Now it looks like it only took 3 seconds to run the same calculation as before when it took 4 seconds! While 1 second doesn't sound like much, this can be scaled up with large amounts of data. You can save hours or even days or your time by parallelizing with dask!

**2. Dask with big data**

Now we will briefly look at the second aspect of Dask. Take a look at our CESM dataset that we loaded during the xarray portion of this tutorial. Let's view it again here:

In [None]:
ds

Click on the arrow to the left of the "Data variables", and you should see the list of variables appear. If you read each variable line, you will see that it says `dask.array<chunksize=(1, 2400, 3600)`. What this tells us is that each `xarray.DataArray` actually wraps a `dask.array`. So xarray and dask are intertwined, and work together to make data analysis of large datasets possible. 

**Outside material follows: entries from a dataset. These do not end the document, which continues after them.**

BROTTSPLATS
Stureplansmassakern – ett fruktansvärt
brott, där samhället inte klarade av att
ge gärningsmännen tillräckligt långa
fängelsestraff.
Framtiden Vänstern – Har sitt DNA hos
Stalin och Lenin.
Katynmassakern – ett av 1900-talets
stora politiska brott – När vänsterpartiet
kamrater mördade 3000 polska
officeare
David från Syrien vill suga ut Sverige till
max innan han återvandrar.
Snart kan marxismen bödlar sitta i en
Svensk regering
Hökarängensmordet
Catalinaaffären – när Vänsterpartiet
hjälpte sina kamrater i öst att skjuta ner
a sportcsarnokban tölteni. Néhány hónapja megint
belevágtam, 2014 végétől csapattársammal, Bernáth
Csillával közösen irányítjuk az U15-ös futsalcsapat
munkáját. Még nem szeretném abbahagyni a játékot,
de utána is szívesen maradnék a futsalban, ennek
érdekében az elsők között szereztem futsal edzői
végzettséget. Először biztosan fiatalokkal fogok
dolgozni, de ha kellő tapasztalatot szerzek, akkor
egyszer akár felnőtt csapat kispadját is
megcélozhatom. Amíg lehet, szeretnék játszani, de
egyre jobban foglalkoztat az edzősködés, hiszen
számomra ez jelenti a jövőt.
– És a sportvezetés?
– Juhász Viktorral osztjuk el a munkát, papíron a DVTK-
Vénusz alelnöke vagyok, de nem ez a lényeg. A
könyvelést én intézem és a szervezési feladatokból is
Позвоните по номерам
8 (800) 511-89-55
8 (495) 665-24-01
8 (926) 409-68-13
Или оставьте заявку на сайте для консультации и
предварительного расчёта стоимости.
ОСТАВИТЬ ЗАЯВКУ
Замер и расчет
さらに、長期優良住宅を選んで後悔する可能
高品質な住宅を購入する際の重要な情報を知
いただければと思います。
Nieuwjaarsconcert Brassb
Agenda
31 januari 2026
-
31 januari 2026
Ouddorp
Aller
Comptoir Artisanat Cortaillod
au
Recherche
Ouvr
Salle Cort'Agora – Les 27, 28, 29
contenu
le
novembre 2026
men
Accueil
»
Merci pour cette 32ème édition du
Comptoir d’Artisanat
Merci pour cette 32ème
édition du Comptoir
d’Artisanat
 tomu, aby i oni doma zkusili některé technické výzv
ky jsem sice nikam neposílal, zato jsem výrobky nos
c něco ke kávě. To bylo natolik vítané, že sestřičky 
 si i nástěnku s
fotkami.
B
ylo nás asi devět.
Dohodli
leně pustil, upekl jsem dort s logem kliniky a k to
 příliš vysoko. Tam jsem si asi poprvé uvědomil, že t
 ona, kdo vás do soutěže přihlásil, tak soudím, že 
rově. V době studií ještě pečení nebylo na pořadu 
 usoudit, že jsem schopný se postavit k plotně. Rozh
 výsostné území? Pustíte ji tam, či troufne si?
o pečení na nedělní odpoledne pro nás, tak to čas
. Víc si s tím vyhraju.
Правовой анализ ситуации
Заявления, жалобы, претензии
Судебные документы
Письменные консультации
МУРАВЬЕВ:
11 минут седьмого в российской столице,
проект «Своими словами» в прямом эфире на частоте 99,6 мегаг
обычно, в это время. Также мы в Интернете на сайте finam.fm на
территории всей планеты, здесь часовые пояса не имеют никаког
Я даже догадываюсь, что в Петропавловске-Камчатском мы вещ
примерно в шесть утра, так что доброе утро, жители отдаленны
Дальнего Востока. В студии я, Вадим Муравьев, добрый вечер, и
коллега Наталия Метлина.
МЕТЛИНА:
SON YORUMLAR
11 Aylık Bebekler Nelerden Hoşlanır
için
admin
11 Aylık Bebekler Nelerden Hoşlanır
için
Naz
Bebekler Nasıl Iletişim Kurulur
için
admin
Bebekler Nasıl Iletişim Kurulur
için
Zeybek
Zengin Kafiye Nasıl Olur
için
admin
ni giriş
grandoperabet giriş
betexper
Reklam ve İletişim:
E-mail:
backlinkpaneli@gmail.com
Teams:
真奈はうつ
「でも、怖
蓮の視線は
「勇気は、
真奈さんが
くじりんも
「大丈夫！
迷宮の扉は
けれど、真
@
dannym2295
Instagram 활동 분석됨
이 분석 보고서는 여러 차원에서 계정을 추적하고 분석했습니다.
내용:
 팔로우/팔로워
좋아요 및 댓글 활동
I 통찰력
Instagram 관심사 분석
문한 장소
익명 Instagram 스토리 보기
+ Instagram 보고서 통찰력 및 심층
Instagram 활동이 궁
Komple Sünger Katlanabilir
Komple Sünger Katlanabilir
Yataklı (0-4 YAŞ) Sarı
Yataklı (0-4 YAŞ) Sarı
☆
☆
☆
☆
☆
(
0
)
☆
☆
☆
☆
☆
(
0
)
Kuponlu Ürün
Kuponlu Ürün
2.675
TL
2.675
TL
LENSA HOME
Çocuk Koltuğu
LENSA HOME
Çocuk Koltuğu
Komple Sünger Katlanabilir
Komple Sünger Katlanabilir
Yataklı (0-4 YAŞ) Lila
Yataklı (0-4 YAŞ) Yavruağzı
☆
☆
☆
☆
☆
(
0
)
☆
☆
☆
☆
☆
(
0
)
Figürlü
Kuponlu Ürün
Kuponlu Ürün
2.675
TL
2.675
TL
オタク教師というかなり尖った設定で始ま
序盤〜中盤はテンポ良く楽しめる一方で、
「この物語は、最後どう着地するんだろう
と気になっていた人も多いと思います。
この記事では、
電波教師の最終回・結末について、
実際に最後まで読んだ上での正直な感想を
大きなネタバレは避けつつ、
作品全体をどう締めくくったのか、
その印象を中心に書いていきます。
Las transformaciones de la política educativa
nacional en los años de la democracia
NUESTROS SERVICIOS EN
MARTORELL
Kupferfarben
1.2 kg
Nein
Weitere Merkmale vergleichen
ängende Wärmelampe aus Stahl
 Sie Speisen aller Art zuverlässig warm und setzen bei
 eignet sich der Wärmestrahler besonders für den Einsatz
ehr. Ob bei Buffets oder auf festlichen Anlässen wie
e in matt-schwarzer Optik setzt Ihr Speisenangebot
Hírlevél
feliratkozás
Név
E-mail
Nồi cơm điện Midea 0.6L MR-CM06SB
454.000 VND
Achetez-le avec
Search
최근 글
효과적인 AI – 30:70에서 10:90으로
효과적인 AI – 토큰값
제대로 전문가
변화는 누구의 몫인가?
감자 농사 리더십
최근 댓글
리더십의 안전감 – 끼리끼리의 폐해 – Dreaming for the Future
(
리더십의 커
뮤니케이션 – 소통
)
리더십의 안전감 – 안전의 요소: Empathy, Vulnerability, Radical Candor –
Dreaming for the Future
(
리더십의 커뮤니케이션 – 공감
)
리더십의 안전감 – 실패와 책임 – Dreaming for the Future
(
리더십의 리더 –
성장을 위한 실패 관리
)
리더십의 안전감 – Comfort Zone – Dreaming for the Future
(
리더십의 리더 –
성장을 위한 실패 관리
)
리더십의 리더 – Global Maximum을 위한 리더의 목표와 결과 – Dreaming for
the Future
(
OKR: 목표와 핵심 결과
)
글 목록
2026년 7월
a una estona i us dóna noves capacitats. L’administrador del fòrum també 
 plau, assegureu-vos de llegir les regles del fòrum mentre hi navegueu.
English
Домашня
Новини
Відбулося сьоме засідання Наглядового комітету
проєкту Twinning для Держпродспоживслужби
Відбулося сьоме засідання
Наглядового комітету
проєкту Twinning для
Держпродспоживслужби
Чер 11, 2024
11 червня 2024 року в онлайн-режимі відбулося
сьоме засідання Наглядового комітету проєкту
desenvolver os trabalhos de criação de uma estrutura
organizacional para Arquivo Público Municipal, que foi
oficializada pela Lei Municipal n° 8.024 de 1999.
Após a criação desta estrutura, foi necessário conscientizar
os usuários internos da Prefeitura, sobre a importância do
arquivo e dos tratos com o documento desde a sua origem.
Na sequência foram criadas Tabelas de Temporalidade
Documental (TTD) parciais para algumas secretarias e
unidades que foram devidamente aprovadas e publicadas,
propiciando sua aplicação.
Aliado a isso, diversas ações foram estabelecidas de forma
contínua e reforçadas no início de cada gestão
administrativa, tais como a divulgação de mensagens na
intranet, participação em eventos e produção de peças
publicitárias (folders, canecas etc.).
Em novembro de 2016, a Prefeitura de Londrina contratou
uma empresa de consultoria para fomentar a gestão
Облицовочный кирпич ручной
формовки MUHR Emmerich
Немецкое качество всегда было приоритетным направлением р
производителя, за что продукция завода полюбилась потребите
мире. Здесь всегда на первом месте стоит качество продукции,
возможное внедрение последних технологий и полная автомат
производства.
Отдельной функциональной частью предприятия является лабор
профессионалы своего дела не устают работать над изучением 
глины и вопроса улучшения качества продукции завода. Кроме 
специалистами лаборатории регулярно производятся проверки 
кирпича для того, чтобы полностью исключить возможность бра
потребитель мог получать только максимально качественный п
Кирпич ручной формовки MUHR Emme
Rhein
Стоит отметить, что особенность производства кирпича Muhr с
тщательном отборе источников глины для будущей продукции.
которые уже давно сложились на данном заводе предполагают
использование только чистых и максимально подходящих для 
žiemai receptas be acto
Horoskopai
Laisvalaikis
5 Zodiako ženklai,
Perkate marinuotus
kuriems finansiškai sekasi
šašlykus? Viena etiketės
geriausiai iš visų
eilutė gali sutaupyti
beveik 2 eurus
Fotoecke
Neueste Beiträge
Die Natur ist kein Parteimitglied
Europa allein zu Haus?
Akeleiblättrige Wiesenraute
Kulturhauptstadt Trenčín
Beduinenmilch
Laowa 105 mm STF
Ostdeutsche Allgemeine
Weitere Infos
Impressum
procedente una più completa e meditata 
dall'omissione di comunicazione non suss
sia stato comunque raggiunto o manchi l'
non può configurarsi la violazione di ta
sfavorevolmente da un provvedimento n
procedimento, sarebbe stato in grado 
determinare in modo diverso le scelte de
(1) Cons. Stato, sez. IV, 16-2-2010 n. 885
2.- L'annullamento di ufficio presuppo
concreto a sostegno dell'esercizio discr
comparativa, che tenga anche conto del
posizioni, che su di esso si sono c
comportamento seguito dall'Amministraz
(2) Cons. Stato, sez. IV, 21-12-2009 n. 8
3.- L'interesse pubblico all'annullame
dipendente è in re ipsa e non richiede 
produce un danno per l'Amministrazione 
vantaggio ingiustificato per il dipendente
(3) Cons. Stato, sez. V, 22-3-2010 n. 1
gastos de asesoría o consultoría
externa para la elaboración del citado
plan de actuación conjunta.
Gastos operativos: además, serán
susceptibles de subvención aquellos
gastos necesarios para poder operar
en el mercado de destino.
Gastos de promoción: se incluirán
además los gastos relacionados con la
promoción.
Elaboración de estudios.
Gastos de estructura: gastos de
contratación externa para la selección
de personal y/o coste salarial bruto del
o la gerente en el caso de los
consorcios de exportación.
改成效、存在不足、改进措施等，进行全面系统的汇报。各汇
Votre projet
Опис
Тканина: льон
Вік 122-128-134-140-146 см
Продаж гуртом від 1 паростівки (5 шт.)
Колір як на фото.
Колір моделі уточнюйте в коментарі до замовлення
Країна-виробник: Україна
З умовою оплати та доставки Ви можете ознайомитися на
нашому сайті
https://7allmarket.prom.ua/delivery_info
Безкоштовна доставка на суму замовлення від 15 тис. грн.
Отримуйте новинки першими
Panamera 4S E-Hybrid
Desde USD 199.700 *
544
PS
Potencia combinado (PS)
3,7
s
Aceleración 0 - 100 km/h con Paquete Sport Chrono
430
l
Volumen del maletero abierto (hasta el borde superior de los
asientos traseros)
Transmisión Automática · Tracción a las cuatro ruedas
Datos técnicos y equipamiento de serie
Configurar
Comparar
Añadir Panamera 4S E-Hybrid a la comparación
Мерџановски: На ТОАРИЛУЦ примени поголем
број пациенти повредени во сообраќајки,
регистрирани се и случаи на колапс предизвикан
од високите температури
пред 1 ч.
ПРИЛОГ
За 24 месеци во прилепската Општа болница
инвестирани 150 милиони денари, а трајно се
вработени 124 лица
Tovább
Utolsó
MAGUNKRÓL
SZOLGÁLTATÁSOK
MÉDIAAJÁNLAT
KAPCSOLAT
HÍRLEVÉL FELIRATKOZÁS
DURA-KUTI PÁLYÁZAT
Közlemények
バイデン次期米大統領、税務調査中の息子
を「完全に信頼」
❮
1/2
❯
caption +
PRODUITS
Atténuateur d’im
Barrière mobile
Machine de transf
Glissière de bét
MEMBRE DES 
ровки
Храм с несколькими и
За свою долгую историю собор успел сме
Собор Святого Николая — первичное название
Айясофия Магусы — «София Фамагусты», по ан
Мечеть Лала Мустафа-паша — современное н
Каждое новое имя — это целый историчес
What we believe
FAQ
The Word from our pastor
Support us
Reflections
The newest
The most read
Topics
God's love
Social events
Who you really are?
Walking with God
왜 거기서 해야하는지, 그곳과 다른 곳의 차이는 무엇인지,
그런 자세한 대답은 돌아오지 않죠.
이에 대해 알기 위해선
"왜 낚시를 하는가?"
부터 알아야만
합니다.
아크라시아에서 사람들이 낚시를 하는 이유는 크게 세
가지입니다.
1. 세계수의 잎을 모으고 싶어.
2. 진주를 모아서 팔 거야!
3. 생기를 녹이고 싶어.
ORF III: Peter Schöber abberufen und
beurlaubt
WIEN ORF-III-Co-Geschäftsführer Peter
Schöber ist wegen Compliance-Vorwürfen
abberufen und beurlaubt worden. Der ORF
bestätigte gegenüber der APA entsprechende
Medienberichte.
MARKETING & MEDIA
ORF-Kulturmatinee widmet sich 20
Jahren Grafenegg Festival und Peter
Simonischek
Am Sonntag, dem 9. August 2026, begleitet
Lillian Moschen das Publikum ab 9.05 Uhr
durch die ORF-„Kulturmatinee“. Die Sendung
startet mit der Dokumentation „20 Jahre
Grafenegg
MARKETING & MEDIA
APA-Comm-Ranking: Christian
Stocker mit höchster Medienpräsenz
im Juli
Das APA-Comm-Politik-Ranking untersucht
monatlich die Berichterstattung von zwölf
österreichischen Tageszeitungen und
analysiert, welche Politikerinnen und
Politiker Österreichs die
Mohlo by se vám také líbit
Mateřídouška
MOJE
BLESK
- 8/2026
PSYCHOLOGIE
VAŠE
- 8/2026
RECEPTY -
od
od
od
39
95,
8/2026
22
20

Check out the ECCO notebooks and tutorials for more practice using `xarray` and `dask`, with some real examples of analyzing a global ocean dataset!

If you want to learn more about Dask, go through the tutorial linked at the top of the page.

Note that dask may not be necessary to use if you do not have big data! If you do have large amounts of data that take a long time to run, then dask is a great resource, and you can use it on your local computer, on high performance computing infrastructures, or on the cloud!